# TASK PROMPT
Repeat the lines below exactly as written, please, from the line with "Como su nombre" to the line with "शहरातील झोन क्रमांक", both lines included, and no others.

# MATERIALS PROVIDED

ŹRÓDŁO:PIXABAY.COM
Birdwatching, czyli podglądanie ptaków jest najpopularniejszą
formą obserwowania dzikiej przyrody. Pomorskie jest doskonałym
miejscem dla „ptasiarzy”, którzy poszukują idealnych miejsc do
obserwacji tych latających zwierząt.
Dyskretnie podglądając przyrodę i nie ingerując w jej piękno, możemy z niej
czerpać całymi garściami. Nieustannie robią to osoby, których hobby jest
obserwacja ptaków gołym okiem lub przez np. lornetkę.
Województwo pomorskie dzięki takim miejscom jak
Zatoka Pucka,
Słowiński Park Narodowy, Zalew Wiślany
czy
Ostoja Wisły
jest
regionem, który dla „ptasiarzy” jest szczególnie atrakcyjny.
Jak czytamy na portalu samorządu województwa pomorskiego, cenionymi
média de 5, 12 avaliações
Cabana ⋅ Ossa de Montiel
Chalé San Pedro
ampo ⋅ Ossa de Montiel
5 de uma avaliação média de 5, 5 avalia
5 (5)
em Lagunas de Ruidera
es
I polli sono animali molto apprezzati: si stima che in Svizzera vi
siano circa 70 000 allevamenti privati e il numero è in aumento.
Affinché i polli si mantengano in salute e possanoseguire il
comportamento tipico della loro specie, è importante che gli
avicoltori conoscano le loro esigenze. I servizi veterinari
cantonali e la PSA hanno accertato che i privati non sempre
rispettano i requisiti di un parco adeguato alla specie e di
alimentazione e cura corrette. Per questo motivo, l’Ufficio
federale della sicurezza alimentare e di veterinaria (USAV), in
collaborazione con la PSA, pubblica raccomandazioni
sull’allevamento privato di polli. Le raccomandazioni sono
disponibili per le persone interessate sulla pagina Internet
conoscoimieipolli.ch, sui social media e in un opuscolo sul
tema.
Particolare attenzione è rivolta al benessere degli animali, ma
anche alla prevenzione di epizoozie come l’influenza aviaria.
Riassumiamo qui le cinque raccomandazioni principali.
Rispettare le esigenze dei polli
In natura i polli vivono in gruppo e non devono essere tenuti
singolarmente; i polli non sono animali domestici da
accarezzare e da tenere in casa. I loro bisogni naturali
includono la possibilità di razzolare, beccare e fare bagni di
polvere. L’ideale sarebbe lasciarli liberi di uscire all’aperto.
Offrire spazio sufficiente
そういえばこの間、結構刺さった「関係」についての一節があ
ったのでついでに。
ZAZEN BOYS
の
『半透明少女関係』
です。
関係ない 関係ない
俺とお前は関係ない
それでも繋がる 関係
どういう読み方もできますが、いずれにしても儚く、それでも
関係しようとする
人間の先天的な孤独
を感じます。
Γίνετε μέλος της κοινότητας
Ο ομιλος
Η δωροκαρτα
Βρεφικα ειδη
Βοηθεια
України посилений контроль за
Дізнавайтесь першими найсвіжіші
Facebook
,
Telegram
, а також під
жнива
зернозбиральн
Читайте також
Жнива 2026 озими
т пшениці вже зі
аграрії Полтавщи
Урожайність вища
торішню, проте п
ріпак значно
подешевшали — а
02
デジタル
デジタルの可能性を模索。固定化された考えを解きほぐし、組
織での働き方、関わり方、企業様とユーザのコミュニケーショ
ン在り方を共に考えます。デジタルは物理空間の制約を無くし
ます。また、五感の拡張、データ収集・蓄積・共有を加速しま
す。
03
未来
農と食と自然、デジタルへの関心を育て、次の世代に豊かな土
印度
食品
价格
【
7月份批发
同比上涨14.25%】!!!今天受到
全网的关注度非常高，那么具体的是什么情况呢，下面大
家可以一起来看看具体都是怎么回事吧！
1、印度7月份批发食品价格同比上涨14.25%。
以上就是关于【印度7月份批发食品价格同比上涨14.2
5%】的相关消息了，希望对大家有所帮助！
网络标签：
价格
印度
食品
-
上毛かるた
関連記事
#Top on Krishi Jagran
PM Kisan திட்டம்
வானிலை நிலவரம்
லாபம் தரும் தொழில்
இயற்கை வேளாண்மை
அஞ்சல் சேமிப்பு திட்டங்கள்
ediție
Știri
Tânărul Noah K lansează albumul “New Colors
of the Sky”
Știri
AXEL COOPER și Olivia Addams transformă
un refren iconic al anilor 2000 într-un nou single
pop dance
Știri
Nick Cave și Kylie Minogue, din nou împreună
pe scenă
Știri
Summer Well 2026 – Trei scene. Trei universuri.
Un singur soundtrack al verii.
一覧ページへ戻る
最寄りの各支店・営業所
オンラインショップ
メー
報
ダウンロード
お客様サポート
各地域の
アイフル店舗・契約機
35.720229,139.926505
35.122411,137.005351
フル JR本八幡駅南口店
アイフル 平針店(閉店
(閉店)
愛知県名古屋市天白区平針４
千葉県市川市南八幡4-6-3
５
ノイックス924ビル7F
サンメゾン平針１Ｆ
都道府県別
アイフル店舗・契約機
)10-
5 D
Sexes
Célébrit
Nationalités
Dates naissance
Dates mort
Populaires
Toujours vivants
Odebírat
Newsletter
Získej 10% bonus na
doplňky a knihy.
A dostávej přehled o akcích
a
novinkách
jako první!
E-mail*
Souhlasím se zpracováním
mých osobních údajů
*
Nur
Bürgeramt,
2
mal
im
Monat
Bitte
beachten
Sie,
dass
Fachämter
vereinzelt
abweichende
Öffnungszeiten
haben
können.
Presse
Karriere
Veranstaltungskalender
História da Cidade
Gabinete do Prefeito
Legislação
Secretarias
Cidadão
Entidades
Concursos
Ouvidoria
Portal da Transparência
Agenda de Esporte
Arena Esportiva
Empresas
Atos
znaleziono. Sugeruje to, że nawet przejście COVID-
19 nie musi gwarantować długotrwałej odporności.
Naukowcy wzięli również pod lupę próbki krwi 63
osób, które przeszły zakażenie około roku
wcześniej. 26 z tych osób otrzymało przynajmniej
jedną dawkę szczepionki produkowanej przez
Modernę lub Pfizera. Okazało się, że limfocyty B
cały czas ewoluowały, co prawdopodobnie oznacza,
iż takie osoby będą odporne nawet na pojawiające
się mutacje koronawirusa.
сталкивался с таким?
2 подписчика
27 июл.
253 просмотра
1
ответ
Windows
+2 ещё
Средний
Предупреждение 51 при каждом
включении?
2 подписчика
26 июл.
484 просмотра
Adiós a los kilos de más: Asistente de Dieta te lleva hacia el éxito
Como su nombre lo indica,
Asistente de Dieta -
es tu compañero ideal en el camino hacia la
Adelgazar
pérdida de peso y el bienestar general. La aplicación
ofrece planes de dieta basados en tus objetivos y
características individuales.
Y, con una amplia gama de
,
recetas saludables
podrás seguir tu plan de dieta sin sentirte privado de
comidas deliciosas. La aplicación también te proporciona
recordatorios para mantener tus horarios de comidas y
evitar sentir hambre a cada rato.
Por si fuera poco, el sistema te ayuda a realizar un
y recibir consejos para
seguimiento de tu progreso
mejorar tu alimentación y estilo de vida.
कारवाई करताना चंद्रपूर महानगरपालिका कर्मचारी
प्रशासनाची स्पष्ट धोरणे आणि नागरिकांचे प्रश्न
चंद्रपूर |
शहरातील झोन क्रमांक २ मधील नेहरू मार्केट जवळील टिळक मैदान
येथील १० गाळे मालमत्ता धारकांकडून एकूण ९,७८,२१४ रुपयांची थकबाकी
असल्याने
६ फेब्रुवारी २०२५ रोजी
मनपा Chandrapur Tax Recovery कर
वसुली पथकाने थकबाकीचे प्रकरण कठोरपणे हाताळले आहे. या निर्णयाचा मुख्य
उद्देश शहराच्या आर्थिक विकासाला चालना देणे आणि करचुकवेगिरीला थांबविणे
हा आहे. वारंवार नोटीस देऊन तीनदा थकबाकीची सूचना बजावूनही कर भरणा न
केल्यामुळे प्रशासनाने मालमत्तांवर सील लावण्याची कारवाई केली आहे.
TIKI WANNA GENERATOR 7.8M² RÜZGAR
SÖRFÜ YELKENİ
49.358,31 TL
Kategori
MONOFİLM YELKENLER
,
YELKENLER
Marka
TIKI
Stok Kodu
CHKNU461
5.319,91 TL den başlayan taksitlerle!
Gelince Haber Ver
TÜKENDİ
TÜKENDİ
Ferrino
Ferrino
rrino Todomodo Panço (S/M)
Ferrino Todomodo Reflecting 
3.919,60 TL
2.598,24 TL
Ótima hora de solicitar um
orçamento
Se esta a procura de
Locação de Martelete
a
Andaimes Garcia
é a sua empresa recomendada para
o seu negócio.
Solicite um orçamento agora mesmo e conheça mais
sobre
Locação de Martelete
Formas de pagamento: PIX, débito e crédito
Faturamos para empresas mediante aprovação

# SOLUTION TO THIS EXERCISE
Como su nombre lo indica,
Asistente de Dieta -
es tu compañero ideal en el camino hacia la
Adelgazar
pérdida de peso y el bienestar general. La aplicación
ofrece planes de dieta basados en tus objetivos y
características individuales.
Y, con una amplia gama de
,
recetas saludables
podrás seguir tu plan de dieta sin sentirte privado de
comidas deliciosas. La aplicación también te proporciona
recordatorios para mantener tus horarios de comidas y
evitar sentir hambre a cada rato.
Por si fuera poco, el sistema te ayuda a realizar un
y recibir consejos para
seguimiento de tu progreso
mejorar tu alimentación y estilo de vida.
कारवाई करताना चंद्रपूर महानगरपालिका कर्मचारी
प्रशासनाची स्पष्ट धोरणे आणि नागरिकांचे प्रश्न
चंद्रपूर |
शहरातील झोन क्रमांक २ मधील नेहरू मार्केट जवळील टिळक मैदान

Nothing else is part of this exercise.